In February 2024, the Company has obtained a Convertible Loan provided by major shareholders Partners in Equity and Rosetta Capital (each a "Lender") and is for an aggregate principal amount of EUR 3.0 million. The maturity date of the Convertible Loan is 30 September 2024. The principal amount and interest of the Convertible Loan can be converted by the Lenders for new shares of the Company at any time prior to the maturity date, at a conversion price equal to the lower of (i) arithmetic average of the daily volume weighted average trading price per share of the Company's shares traded on Euronext Brussels during the period of twenty (20) consecutive trading days ending on (and including) the third trading day before the date on which the Company has received the optional conversion exercise notice, minus a discount of 45%, and (ii) the issue price of the new shares issued by the Company at the occasion of the most recent future equity financing before receipt of the optional conversion exercise notice, minus a discount of 45%. The principal amount and interest of the Convertible Loans are mandatorily converted in the event of a future equity financing transaction by the Company for at least EUR 7.0 million. In case of a mandatory conversion, the conversion occurs at a conversion price equal to the issue price of the new shares in equity financing transaction, minus a discount of 45%. If the Company enters into a new convertible loan for a value of at least EUR 7.0 million and such new convertible loan includes conversion rights equivalent to the mandatory and optional equity conversion rights in the Convertible Loan (but with a discount of at least 25% instead of 45%), all amounts outstanding under the Convertible Loan, plus a conversion fee of 33% of all amounts owed under the Convertible Loan, will be converted into the new convertible loan. In the event that the conditions for conversion for shares or for a new convertible loan have not been fulfilled by the maturity date, the loans will be repayable in cash (subject to certain subordination provisions). The loans bear interest of 15% per annum, which shall be compounded on a monthly basis. In case of conversion, the minimum amount to be converted for new shares or a new convertible loan will in any event be EUR 300,000. The proceeds from the loan will be used to finance general working capital requirements.

4 | P a g e

As a consequence of the equity placement on 25 March 2024 (see below for more details), the aggregate principal amounts and interests under this loan agreement will be mandatorily converted at the date of the annual shareholders' meeting into new shares (through a contribution in kind of payables) at a conversion price per share equal to the issue price in said equity financing transaction, minus a discount of 45%.
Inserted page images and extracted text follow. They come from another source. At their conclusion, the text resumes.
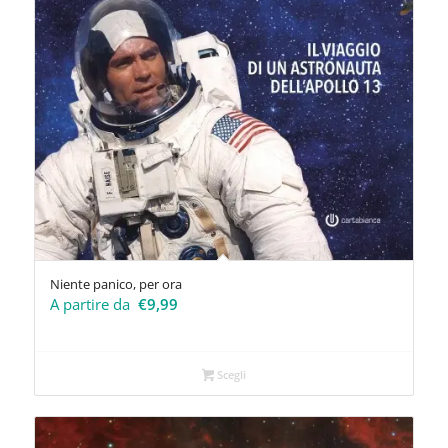
Niente panico, per ora
A partire da
€
9,99
Scegli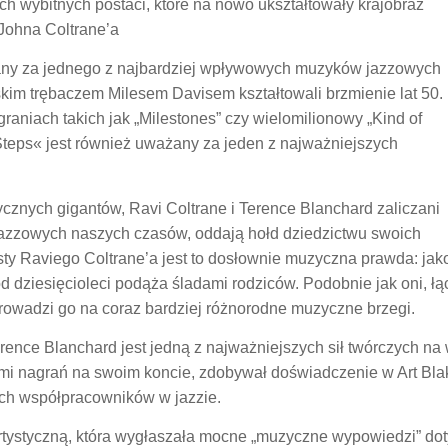
h wybitnych postaci, które na nowo ukształtowały krajobraz
Johna Coltrane’a
any za jednego z najbardziej wpływowych muzyków jazzowych
im trębaczem Milesem Davisem kształtowali brzmienie lat 50. 
raniach takich jak „Milestones” czy wielomilionowy „Kind of
Steps« jest również uważany za jeden z najważniejszych
znych gigantów, Ravi Coltrane i Terence Blanchard zaliczani
azzowych naszych czasów, oddają hołd dziedzictwu swoich
ty Raviego Coltrane’a jest to dosłownie muzyczna prawda: jak
e, od dziesięcioleci podąża śladami rodziców. Podobnie jak oni, ł
rowadzi go na coraz bardziej różnorodne muzyczne brzegi.
nce Blanchard jest jedną z najważniejszych sił twórczych na 
ami nagrań na swoim koncie, zdobywał doświadczenie w Art Blak
ch współpracowników w jazzie.
 artystyczną, która wygłaszała mocne „muzyczne wypowiedzi” d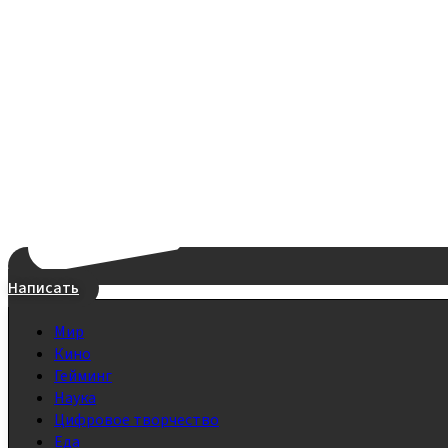
Написать
Мир
Кино
Гейминг
Наука
Цифровое творчество
Еда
Amendments to the existing loan agreements

The Company's lenders have also agreed to a number of measures to support the goal of obtaining PMA approval through enabling the focus of the Company's cash resources on alfapump PMA approval instead of debt service payments. These measures include the postponement of all repayments under the existing loan agreements and a new conversion feature for 30% of the outstanding loans of funds and accounts managed by BlackRock, Inc. and its affiliates ("BlackRock").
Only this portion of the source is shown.